Слезы хлынули из девичьих глаз. Сразу две – Гранька и Зденька – бросились Кириллу на шею – целовали, плакали…

– Родненькие… Неужто – домой?

– Ну-ну, не ревите, – Осетров успокаивающе гладил девчонок по плечам. – Не ревите, говорю!

Успокаивал. Однако от поцелуев не уворачивался, хоть дома и жена…

С докладом явились тут же – как и приказывал князь, именно для того тут и поставленный: покой псковских жителей оборонять, жизнь их и все нажитое!

– Ну? – выйдя в горницу, Довмонт запахнул плащ – красивый, темно-голубой, златом расшитый.

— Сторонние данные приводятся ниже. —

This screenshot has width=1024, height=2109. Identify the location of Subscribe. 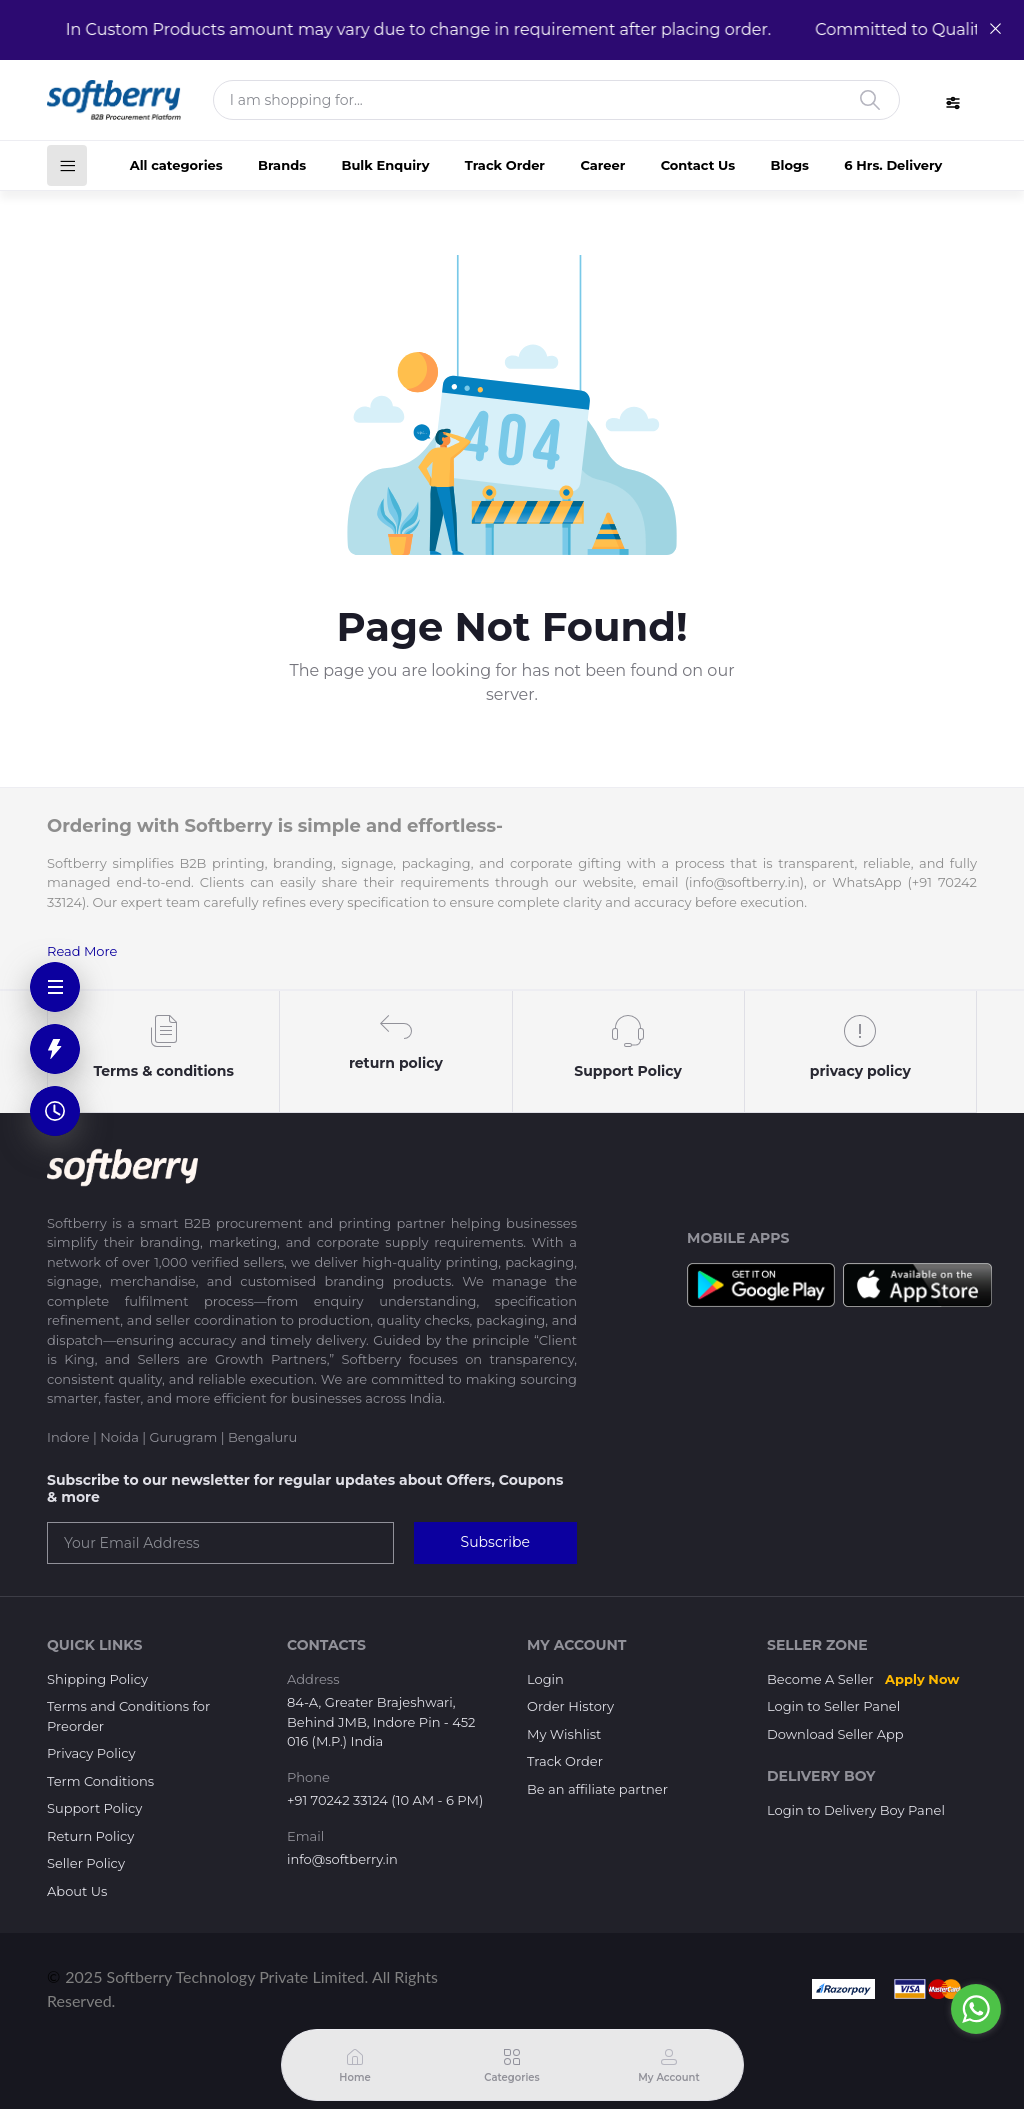 (495, 1542).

– Вот, княже, девы! – поклонившись, указал тиун. – Как ты приказывал – все здесь до одной.

– Реготовские?

– Реготовские.

Князь улыбнулся:

– Ну, будьте здравы!

– Князюшко… Неужто и вправду тако?

С ревом повалившись на пол, девчонки исподволь разглядывали князя… Да щурили глаза – словно сиянье волшебное от того исходило. Весь из себя представительный, красивый, важный. Взгляд добрый, но глаза – жесткие, серо-стальные. Длинные светлые волосы до плеч, холеные усики, небольшая бородка, родинка на левой щеке – красавец! Под плащом – длинная верхняя рубаха немецкого сукна, да нарядный наборный пояс. Довмонт! Тимофей! Князь Псковский, чья слава гремела давно от Немецкого моря, Ливонии и Литвы до Новгорода и куда дальше!

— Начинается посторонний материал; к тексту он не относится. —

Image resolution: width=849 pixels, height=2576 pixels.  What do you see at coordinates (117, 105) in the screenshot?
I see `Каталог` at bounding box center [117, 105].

– А ну, встаньте, девы! Да перестаньте наконец реветь. Я понимаю, что от радости… Гинтарс! Дев накормить да в баню… Потом – за стол. Назавтра каждой дать серебрях на дорогу и сопроводить домой, в Реготово. Хотите домой, девчонки?

– Княже…

– Говорю ж, не ревите уже! И не благодарите, не надо. Вас спасать – служба моя такая…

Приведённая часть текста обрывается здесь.